Avoid recording training data at each training stage, as this will significantly slow down the training speed (the above code is recorded every 10 small batches).

Finally, close FileWriter at the end of the program:

file_writer.close()

Complete Code

import numpy as np
from sklearn.datasets import fetch_california_housing
import tensorflow as tf
from sklearn.preprocessing import StandardScaler

housing = fetch_california_housing()
m, n = housing.data.shape
print("data set:{}That's ok,{}column".format(m,n))
housing_data_plus_bias = np.c_[np.ones((m, 1)), housing.data]
scaler = StandardScaler()
scaled_housing_data = scaler.fit_transform(housing.data)
scaled_housing_data_plus_bias = np.c_[np.ones((m, 1)), scaled_housing_data]
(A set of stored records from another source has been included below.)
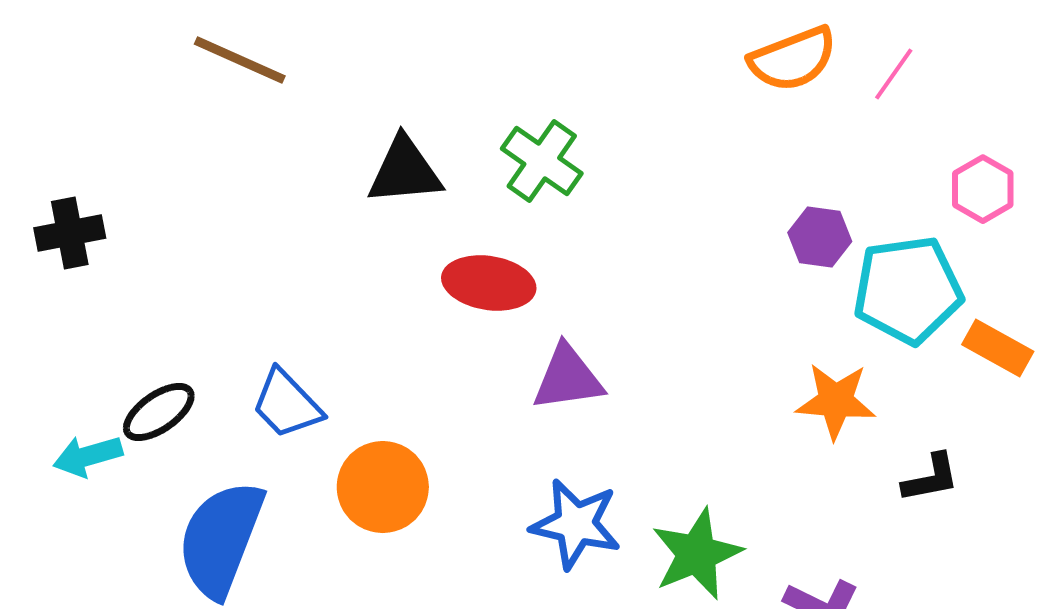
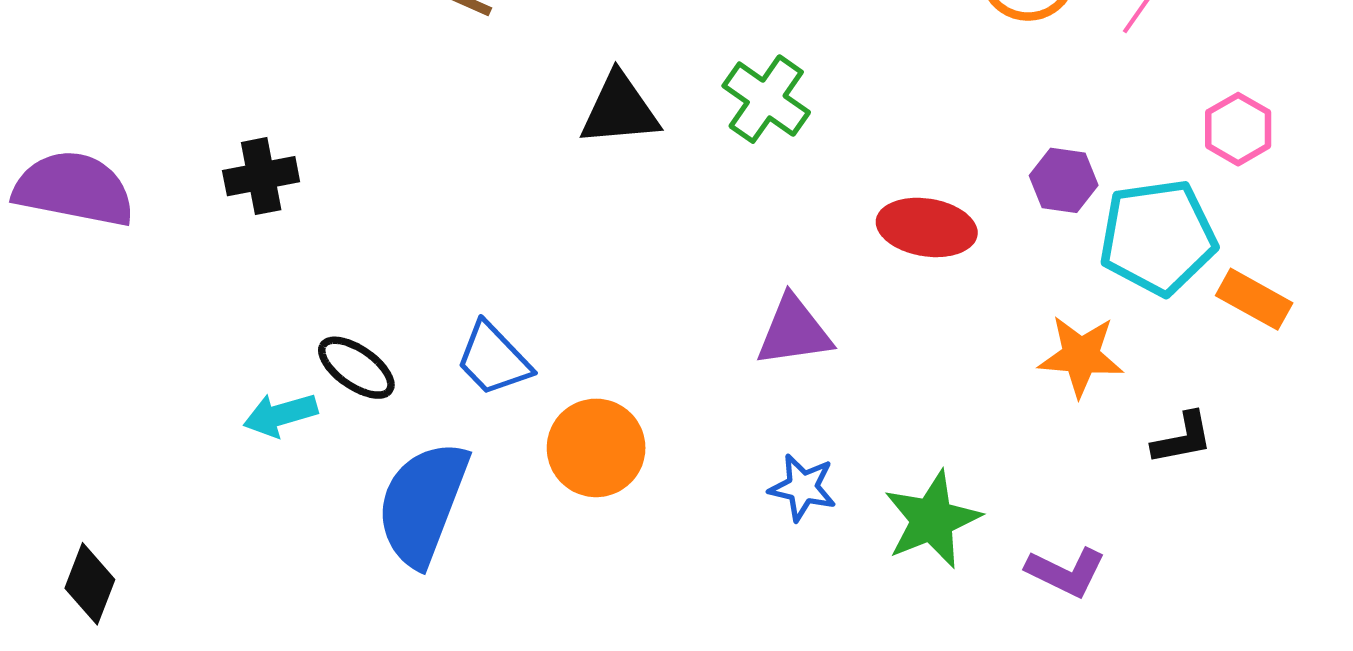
red ellipse: (489, 283) -> (927, 227), moved
black ellipse: (159, 412) -> (356, 368), turned 70
blue star: (576, 524) -> (803, 488), size x0.7

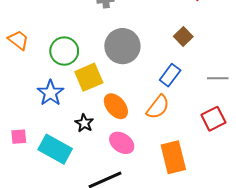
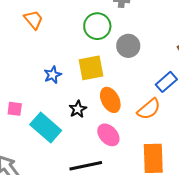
gray circle: (122, 46) -> (128, 46), size x0.7
green circle: (64, 51) -> (97, 26), moved
blue star: (50, 93) -> (53, 75), size x0.7

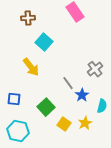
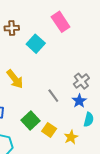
cyan square: (44, 42) -> (36, 44), moved
blue star: (82, 95) -> (79, 101), moved
yellow square: (64, 124) -> (49, 130), moved

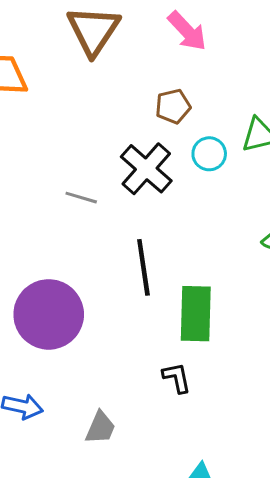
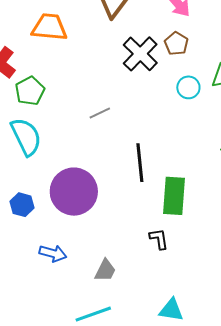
brown pentagon: (173, 106) -> (176, 44), moved, turned -30
black cross: (146, 169) -> (140, 54), moved
gray line: (81, 198) -> (100, 113), turned -45

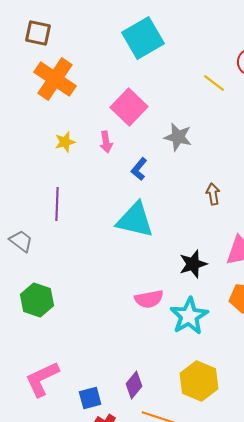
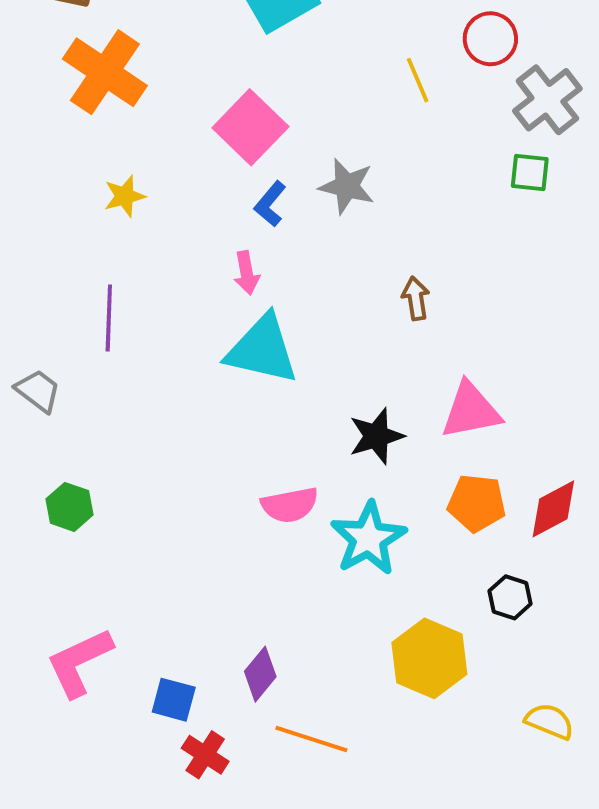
yellow line: (214, 83) -> (418, 80), turned 30
pink arrow: (106, 142) -> (246, 273), moved
blue L-shape: (139, 169) -> (270, 204), moved
green hexagon: (37, 300) -> (69, 507), size x0.7
yellow hexagon: (199, 381) -> (429, 658), moved
blue square: (90, 398) -> (174, 700), turned 30

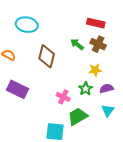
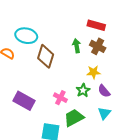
cyan ellipse: (27, 25) -> (26, 36), moved
green arrow: (77, 44) -> (77, 46), turned 40
purple semicircle: (107, 88) -> (104, 91), turned -120
purple rectangle: (17, 89) -> (24, 101), moved

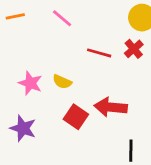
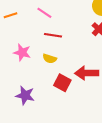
red line: (99, 53) -> (53, 35), moved
pink star: (30, 83) -> (22, 52), moved

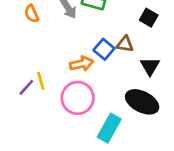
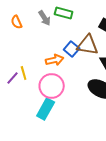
brown triangle: (125, 44) -> (88, 45), size x1.6
cyan rectangle: (109, 128) -> (46, 109), moved

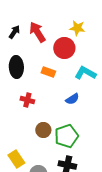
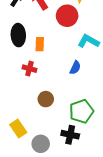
orange rectangle: (48, 72) -> (40, 44), moved, turned 72
blue semicircle: (72, 99) -> (75, 68), turned -32
green pentagon: (66, 136) -> (81, 111), moved

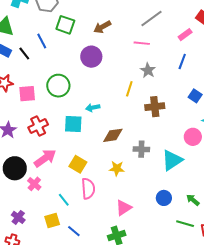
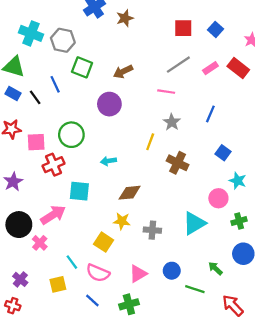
pink rectangle: (185, 35) -> (210, 68), moved
brown cross: (155, 107) -> (178, 163), turned 30
cyan square: (73, 124) -> (79, 191), moved
red cross: (38, 126) -> (54, 165), moved
gray cross: (141, 149) -> (152, 230), moved
yellow square: (78, 164) -> (104, 242), moved
yellow star: (117, 168) -> (122, 221), moved
pink semicircle: (88, 189) -> (98, 273), moved, turned 115
blue circle: (164, 198) -> (172, 271), moved
green line: (185, 224) -> (195, 289), moved
blue line: (74, 231) -> (92, 300), moved

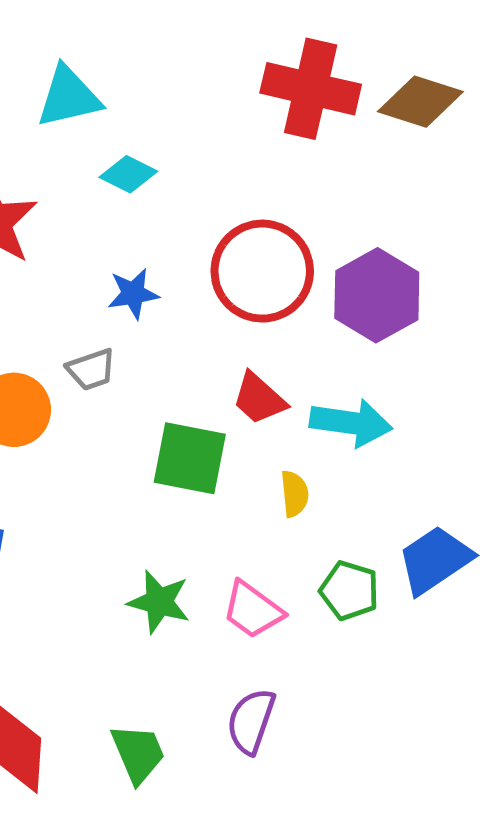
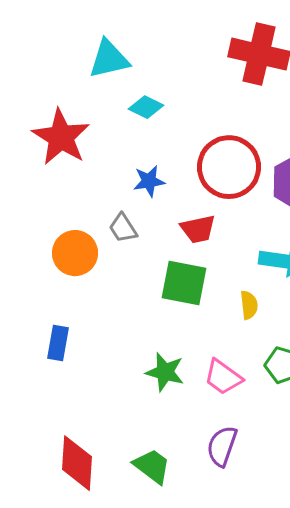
gray trapezoid: (91, 369) -> (123, 228), turned 76
red trapezoid: (259, 399) -> (198, 229), moved, turned -54
green trapezoid: (138, 753) -> (152, 466), turned -30

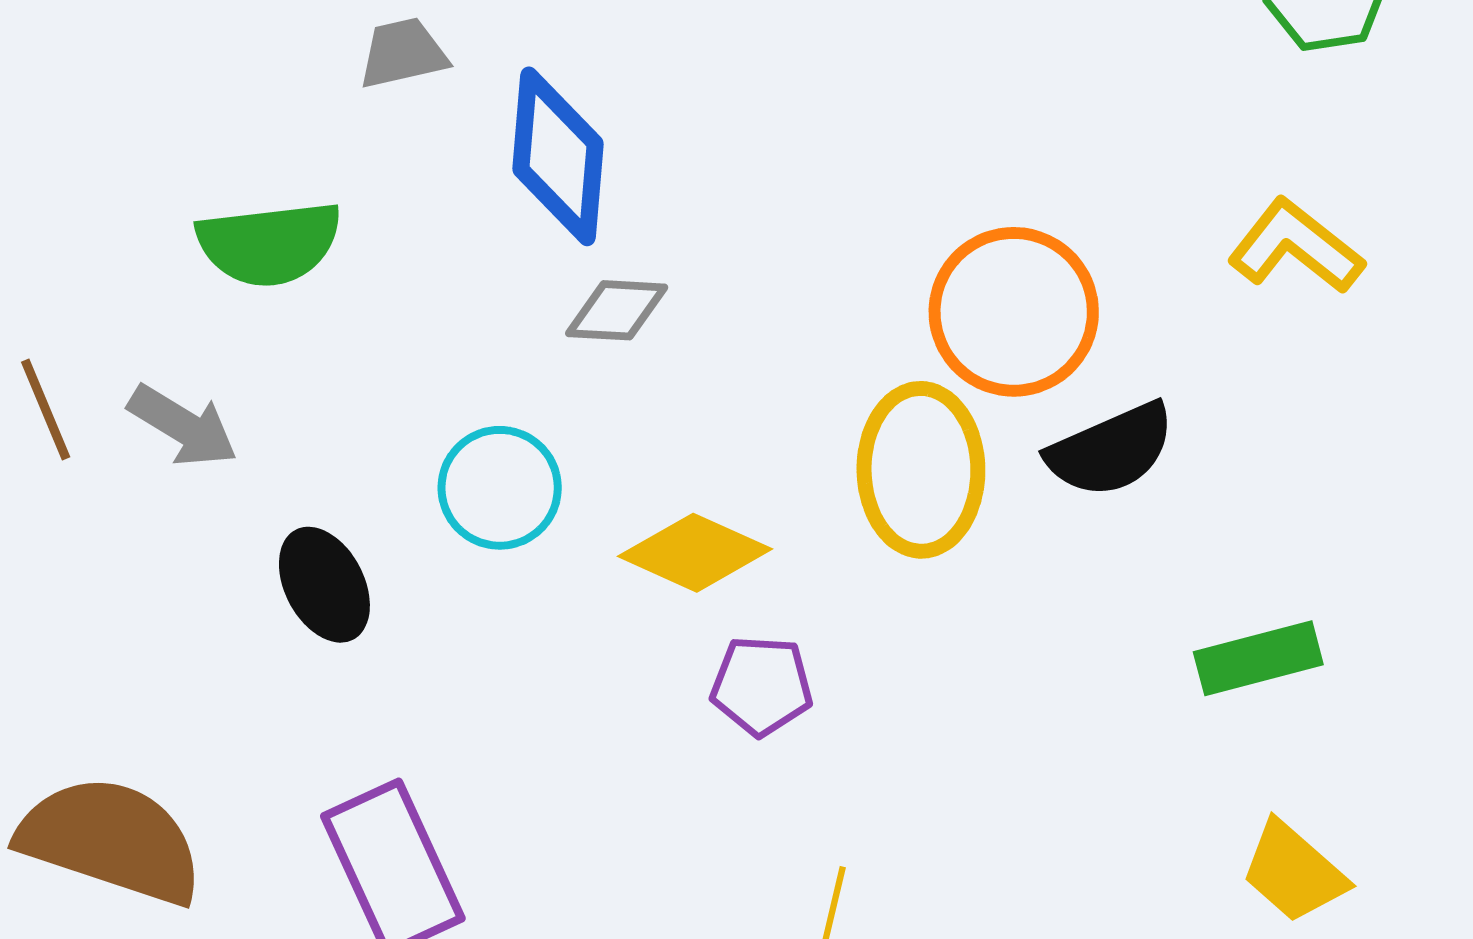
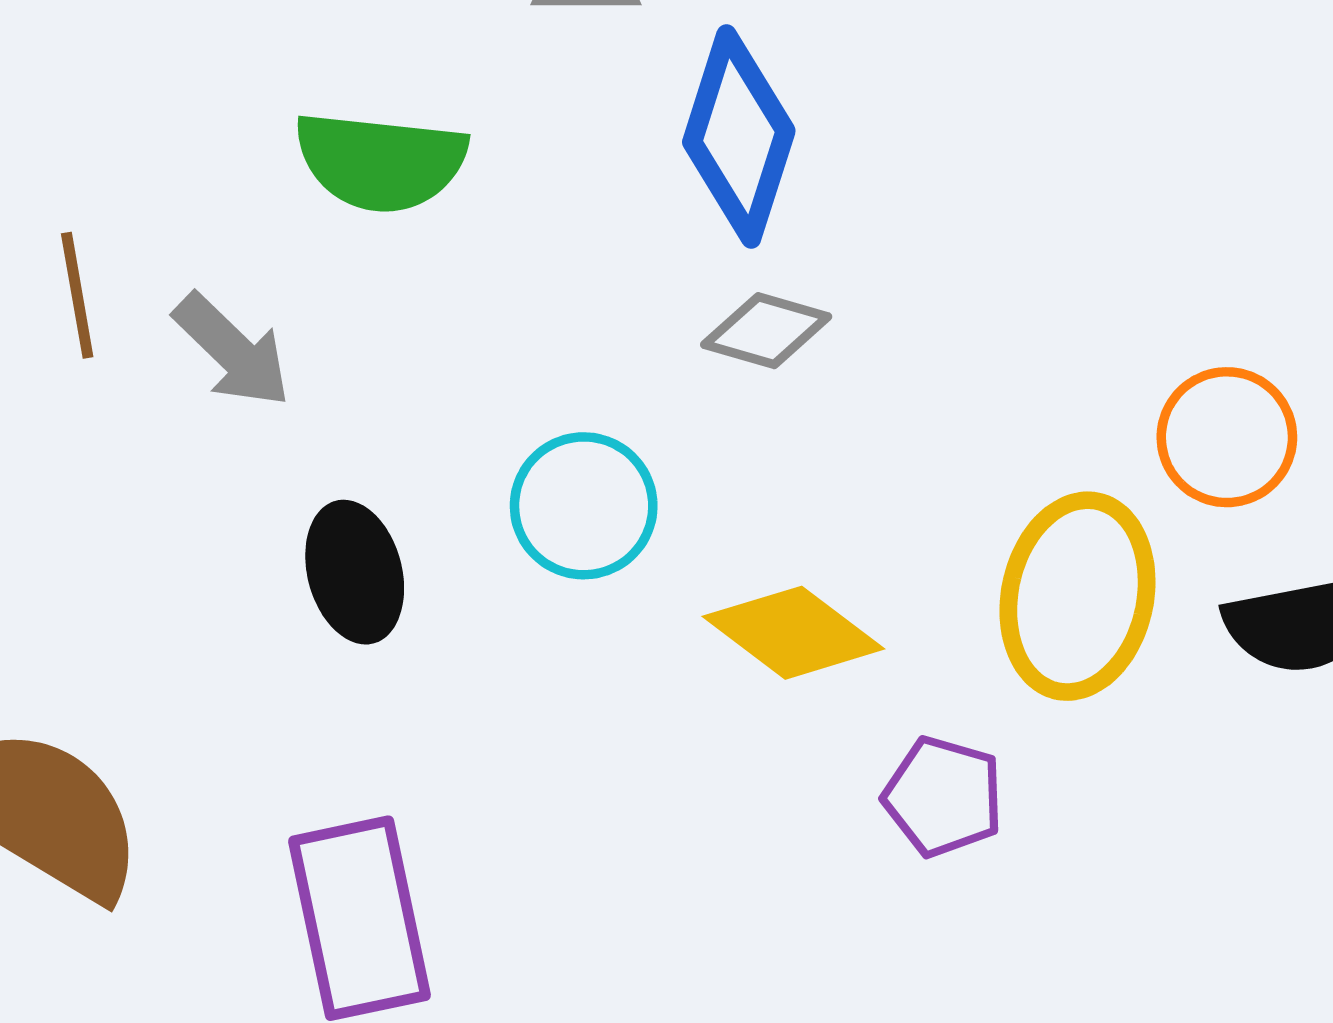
orange circle: (1014, 312) -> (1227, 437), size x0.7
purple pentagon: (762, 686) -> (943, 797), moved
from datetime import datetime

now = datetime.utcnow().strftime("%Y%m%d%H%M%S")
root_logdir = r"D://tf_logs"
logdir = "{}/run-{}/".format(root_logdir, now)
n_epochs = 1000
learning_rate = 0.01

X = tf.placeholder(tf.float32, shape=(None, n + 1), name="X")
y = tf.placeholder(tf.float32, shape=(None, 1), name="y")
theta = tf.Variable(tf.random_uniform([n + 1, 1], -1.0, 1.0, seed=42), name="theta")
y_pred = tf.matmul(X, theta, name="predictions")
error = y_pred - y
mse = tf.reduce_mean(tf.square(error), name="mse")
optimizer = tf.train.GradientDescentOptimizer(learning_rate=learning_rate)
training_op = optimizer.minimize(mse)

init = tf.global_variables_initializer()
mse_summary = tf.summary.scalar('MSE', mse)
file_writer = tf.summary.FileWriter(logdir, tf.get_default_graph())

n_epochs = 10
batch_size = 100
n_batches = int(np.ceil(m / batch_size))

def fetch_batch(epoch, batch_index, batch_size):
    np.random.seed(epoch * n_batches + batch_index)  # not shown in the book
    indices = np.random.randint(m, size=batch_size)  # not shown
    X_batch = scaled_housing_data_plus_bias[indices] # not shown
    y_batch = housing.target.reshape(-1, 1)[indices] # not shown
    return X_batch, y_batch

with tf.Session() as sess:                                                        # not shown in the book
    sess.run(init)                                                                # not shown

    for epoch in range(n_epochs):                                                 # not shown
        for batch_index in range(n_batches):
            X_batch, y_batch = fetch_batch(epoch, batch_index, batch_size)
            if batch_index % 10 == 0:
                summary_str = mse_summary.eval(feed_dict={X: X_batch, y: y_batch})
                step = epoch * n_batches + batch_index
                file_writer.add_summary(summary_str, step)
            sess.run(training_op, feed_dict={X: X_batch, y: y_batch})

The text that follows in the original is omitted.